The Landcare movement is warning of an environmental crisis with climate change making it harder to complete projects or even access the areas that they are trying to rehabilitate.
Landcare groups say they still cannot get in to repair damage because access roads have not been re-opened in some areas affected by Black Summer fires two years ago.
And projects in south-east Queensland and the NSW Northern Rivers region that they have started have been "smashed" by recent floods.
Landcare led Bushfire Recovery Progam project manager Rowan Ewing said plants had only just gone in to some flooded sites.
"So they've lost weeks or months of work in revegetating important flooded areas," he said.
Australian Association of Bush Regenerators president Peter Dixon said he was seeing other problems such as landslides and the spread of weeds caused by the wet conditions.
"In some ecosystems too much rain might mean the seeds rot in the soil, or you're getting too much erosion," he said.
The challenge, according to Mr Ewing, was to adapt.
But he said the Landcare movement needed funding to figure out how to respond.

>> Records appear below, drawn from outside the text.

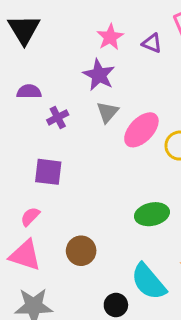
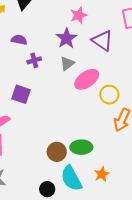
purple triangle: (152, 43) -> (102, 41), moved, size x1.6
green ellipse: (152, 214) -> (81, 147), moved
brown circle: (81, 251) -> (57, 152), moved

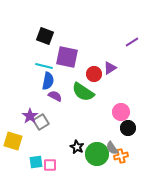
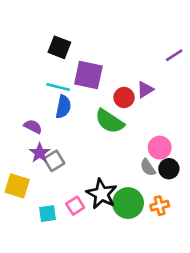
purple semicircle: (55, 96) -> (33, 126), moved
black star: (77, 147) -> (102, 194), size x1.6
gray semicircle: (112, 148) -> (148, 167), moved
pink square: (50, 165) -> (75, 206), moved, turned -32

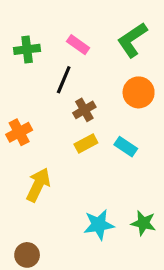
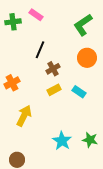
pink rectangle: (78, 45) -> (36, 15), moved
green cross: (27, 49) -> (13, 22), moved
cyan star: (99, 225) -> (62, 141), turned -30

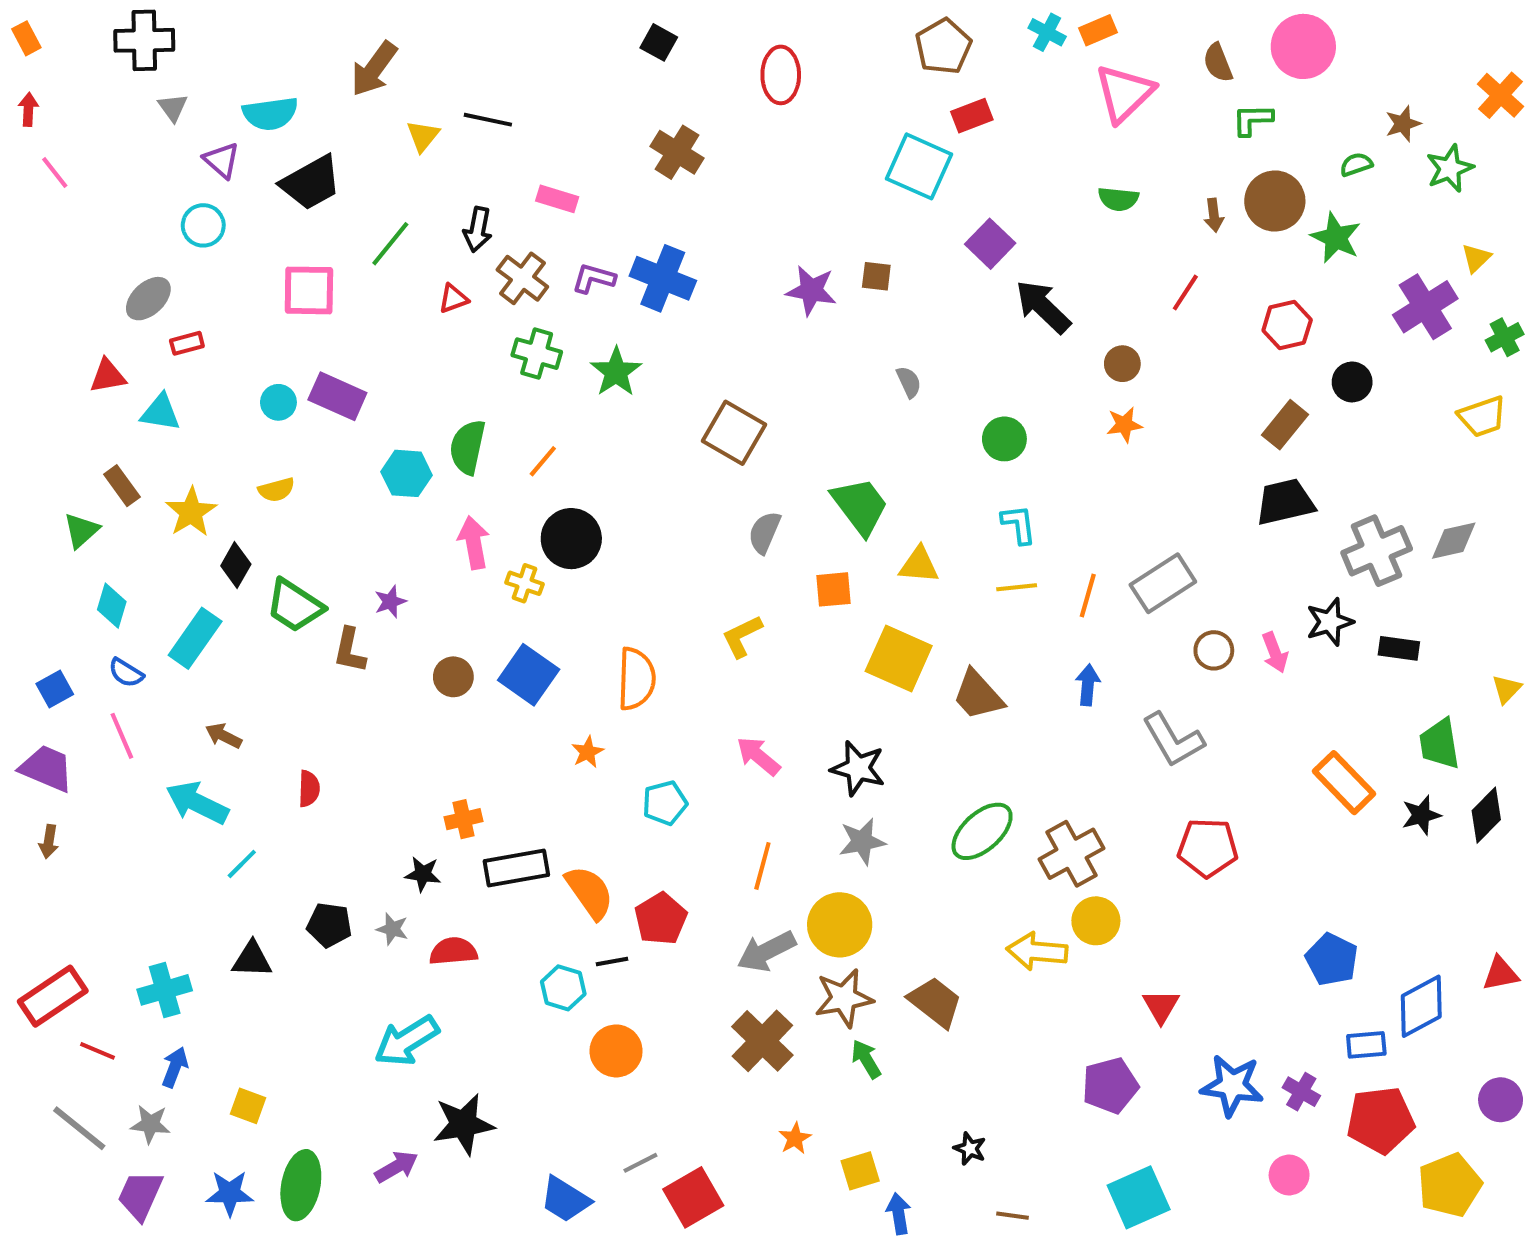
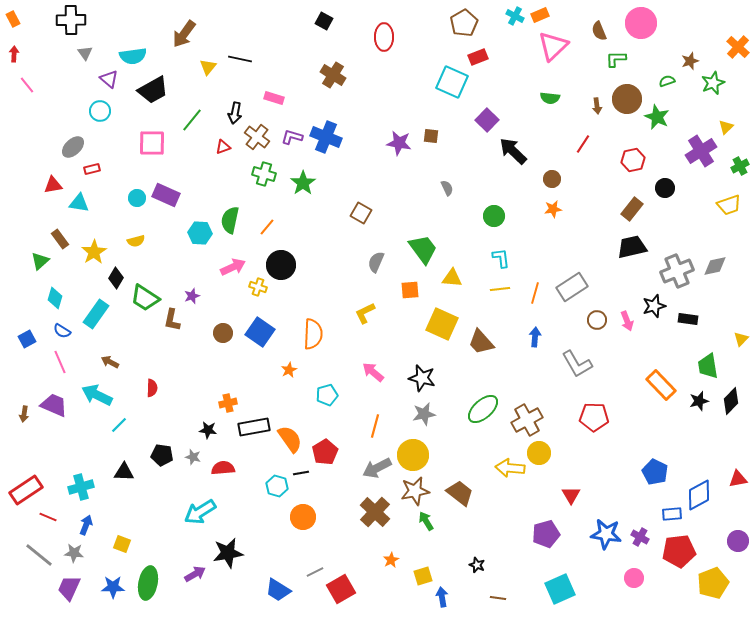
brown square: (734, 433) -> (361, 213), size x0.7
pink arrow: (474, 543) -> (233, 267), turned 75
purple trapezoid: (47, 768) -> (54, 405), moved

"We can't get moving quick enough ... but we need to understand the science of how to recover and rebuild those ecosystems, what species are going to grow where in five years, 10 years, 100 years."
In the last round of funding the organisation assessed 200 applications worth $21.5 million, but with just $14 million available they could only fund 111 projects.
Landcare Australia is currently negotiating a new three-year agreement with the federal government and is hoping for more money to meet the challenge.
Chairman Doug Humann said the recent State of the Environment report showed the climate was in crisis.
"We've known that for a long time, and we can talk about it openly now because there is a government that is determined to address those matters," Mr Humann said.
He said while the challenge was huge, he was excited about what Landcare could do to address the problems.
But others have warned the outlook is sobering.
Institute for Climate, Energy and Disaster Solutions director Mark Howden said while all the talk was about keeping the rise in temperature to one and a half degrees, in reality it was likely to be double that.
"We're not addressing our emissions like we need too ... so at the moment we're heading to three degrees which will bring significant issues across the globe," Professor Howden said.
Despite the failure to address emissions, he said Landcare was ideally placed to do something about the environmental crisis the rise was creating.
"Landcare is particularly interested in increasing carbon above ground and below, and that can increase productivity and increase ability to handle future climates that are hotter and drier," he said.
Editor's note 31/08/2022: This story has been amended to clarify that in the last round of funding the organisation assessed 200 applications worth $21.5 million, but with just $14 million available they could only fund 111 projects.